In integrated dynamic memories such as DRAMs, a refresh operation is necessary during operations in which memory cells are not accessed external, in order to refresh the memory cell content, which can volatilize, for example, due to leakage currents of the storage capacitor or selection transistor, and thus to permanently retain the memory cell content. During the refresh operation, the assessed and amplified data signals from selected memory cells are written back directly to the relevant memory cells. This is generally controlled by a controller circuit, which defines a refresh frequency with which a respective refresh of the memory cell content is effected.
There are a number of possibilities for refreshing the content of memory cells. Firstly, during a normal operation of the memory for carrying out read or write operations, as early as with the activation of a word line of the memory and with the subsequent closing of the word line, the information read from the relevant memory cells is assessed and amplified in sense amplifiers. The assessed and amplified information is written back to the memory cells and refreshed in this way, i.e., normal activate-precharge cycle.
Furthermore, the memory controller sends auto-refresh commands to the memory, which in each case initiate a command sequence for activating a row due for refreshing. For example, a refresh counter defines which of the rows is due for refreshing. The refresh counter successively addresses the rows of the dynamic memory, for example, in a sequential sequence of their addresses. Such a refresh process is often effected in parallel in the memory banks of the memory such that a row is in each case activated and closed again simultaneously in each memory bank. If a memory bank has 4096 rows, for example, the memory controller that drives the memory sends an autorefresh command to the memory every 64 ms/4096 (the data retention time is 64 ms), for example.

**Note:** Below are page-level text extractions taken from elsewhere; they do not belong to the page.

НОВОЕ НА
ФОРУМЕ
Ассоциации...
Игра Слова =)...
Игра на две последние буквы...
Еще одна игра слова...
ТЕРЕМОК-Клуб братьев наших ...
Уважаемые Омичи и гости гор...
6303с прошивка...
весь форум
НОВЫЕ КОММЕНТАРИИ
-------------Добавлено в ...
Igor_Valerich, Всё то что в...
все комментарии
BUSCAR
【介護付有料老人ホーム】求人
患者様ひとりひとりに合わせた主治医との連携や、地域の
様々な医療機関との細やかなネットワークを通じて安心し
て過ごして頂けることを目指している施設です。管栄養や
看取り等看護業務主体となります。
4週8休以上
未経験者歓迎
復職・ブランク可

For data retention, the memory may enter a self-refresh mode, in which a refresh counter periodically internally initiates a command sequence for activation and for closing of a row of the memory, similarly to an auto-refresh command described previously. The data of memory cells can thus be refreshed regularly even without an external auto-refresh command of a memory controller.

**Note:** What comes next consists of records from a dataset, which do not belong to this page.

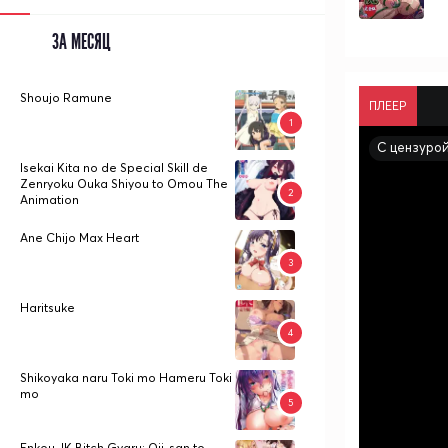
ЗА МЕСЯЦ
Shoujo Ramune
ПЛЕЕР
С цензуро
Isekai Kita no de Special Skill de
Zenryoku Ouka Shiyou to Omou The
Animation
Ane Chijo Max Heart
Haritsuke
Shikoyaka naru Toki mo Hameru Toki
mo
Enkou JK Bitch Gyaru: Oji-san to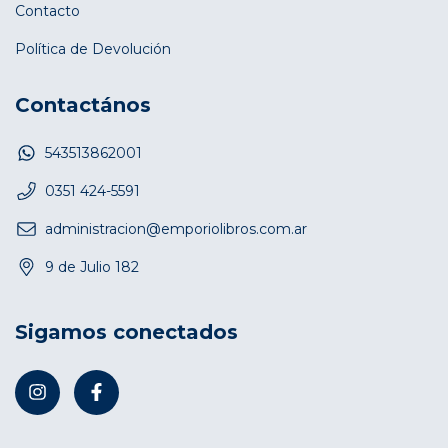
Contacto
Política de Devolución
Contactános
543513862001
0351 424-5591
administracion@emporiolibros.com.ar
9 de Julio 182
Sigamos conectados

A memory controller, which controls access to the dynamic memory has the task, inter alia, of ensuring that none of the rows of the memory is in the non-activated state for longer than the maximum specified data retention time, for example 64 ms. In the simplest case, the memory controller intersperses an auto-refresh command between the normal read and write operations on average every 15.6 μs (=64 ms/4096). The term used in this case is distributed refreshes, which can be implemented only when the memory is not in a read or write mode.
With this type of distributed refresh, in particular, it is not possible to define when a distributed refresh is to be effected, since the points in time depend on the access capacity utilization. A high access capacity utilization during read and write operations of the memory would mean, however, that a multiplicity of rows are opened and closed again anyway during active operation, so that the information items are already refreshed during the customary read and write operations. In this case, the autorefresh commands are sent to the memory as a precaution in a regular sequence in a supporting manner, without knowing the actual refresh status.